Error: Failed to submit solutions response: Request timeout

Hello, on sep-11 the farmer process died after running into the error posted below. There were no other non-INFO in the log than what’s posted below

Blockquote
2023-09-17T01:47:55.776025Z INFO single_disk_farm{disk_farm_index=1}: subspace_farmer::reward_signing: Successfully signed reward hash 0x3e3492a5a636231ed2d476b9c7c611a6c18e94b3146716b98006eb6e40efe124
2023-09-17T01:48:32.382008Z INFO single_disk_farm{disk_farm_index=0}: subspace_farmer::reward_signing: Successfully signed reward hash 0xc95eb4344f471ac2870eb42dddf12a110d9a37c739d19420ad619d4aafca1426
2023-09-17T01:54:33.702866Z WARN jsonrpsee_core::client::async_client::helpers: Subscription Str(“GI5Aq6rHp2ZGtOMd”) is not active
2023-09-17T01:54:33.703378Z WARN jsonrpsee_core::client::async_client::helpers: Subscription Str(“GI5Aq6rHp2ZGtOMd”) is not active
2023-09-17T01:54:33.703387Z WARN jsonrpsee_core::client::async_client::helpers: Subscription Str(“GI5Aq6rHp2ZGtOMd”) is not active
2023-09-17T01:54:33.703395Z WARN jsonrpsee_core::client::async_client::helpers: Subscription Str(“GI5Aq6rHp2ZGtOMd”) is not active
2023-09-17T01:54:33.703404Z WARN jsonrpsee_core::client::async_client::helpers: Subscription Str(“GI5Aq6rHp2ZGtOMd”) is not active
2023-09-17T01:54:33.703410Z WARN jsonrpsee_core::client::async_client::helpers: Subscription Str(“GI5Aq6rHp2ZGtOMd”) is not active
2023-09-17T01:54:33.703417Z WARN jsonrpsee_core::client::async_client::helpers: Subscription Str(“GI5Aq6rHp2ZGtOMd”) is not active
2023-09-17T01:54:33.703424Z WARN jsonrpsee_core::client::async_client::helpers: Subscription Str(“GI5Aq6rHp2ZGtOMd”) is not active
2023-09-17T01:54:33.703431Z WARN jsonrpsee_core::client::async_client::helpers: Subscription Str(“GI5Aq6rHp2ZGtOMd”) is not active
2023-09-17T01:57:35.222617Z INFO subspace_networking::node_runner: Added observed address as external: /ip4/192.168.3.1/tcp/30005
2023-09-17T01:57:48.812868Z INFO single_disk_farm{disk_farm_index=2}: subspace_farmer::single_disk_farm::plotting: Sector replotted successfully sector_index=83
Error: Failed to submit solutions response: Request timeout
[srv_subspace@node-2 subspace]$

Looks like node was so slow it wasn’t able to process a request, this typically happens when machine is severely overloaded, in particular on disk I/O side from my experience.

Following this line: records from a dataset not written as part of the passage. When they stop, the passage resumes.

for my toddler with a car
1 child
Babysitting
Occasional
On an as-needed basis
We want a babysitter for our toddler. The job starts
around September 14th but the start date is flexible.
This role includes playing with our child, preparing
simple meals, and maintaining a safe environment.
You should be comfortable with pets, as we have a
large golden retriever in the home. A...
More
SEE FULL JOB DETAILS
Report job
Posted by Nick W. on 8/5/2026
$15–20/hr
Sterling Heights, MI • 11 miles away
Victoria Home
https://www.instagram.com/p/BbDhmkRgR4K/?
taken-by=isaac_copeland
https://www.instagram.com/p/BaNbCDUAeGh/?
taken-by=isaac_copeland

I take your word for it but as for disk I/O I yet have to see heavy load, maybe we define overloaded as per disk I/O?

I am not sitting on top of each machine all the time, but the occasional disk stat never revealed anything concerning. Attached a few minutes of disk IO of nvme drives that are currently plotting/farming. Even if the ~18 MB/s was all random IO (bad for HDD), still no concern at all for flash (sata, sas or nvme)

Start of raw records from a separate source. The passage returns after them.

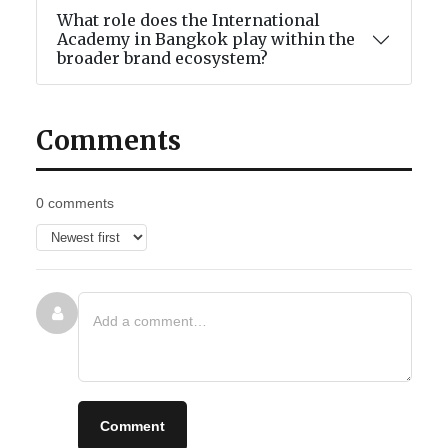
What role does the International
Academy in Bangkok play within the
broader brand ecosystem?
Comments
0 comments
Comment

I have not seen it for a long time, but especially consumer SSDs that are not high-end can “stutter” or “lock up” periodically under heavy load as controller decides what to do with all that data and requests. So generally it would be related to random I/O or general controller slowness. Hard to provide more specifics, if you have monitoring you might want to check load average there.

Somewhat related to that, earlier this year, I was asking if a benchmark cli can be provided, something that would help to assess and support optimizing hardware configuration.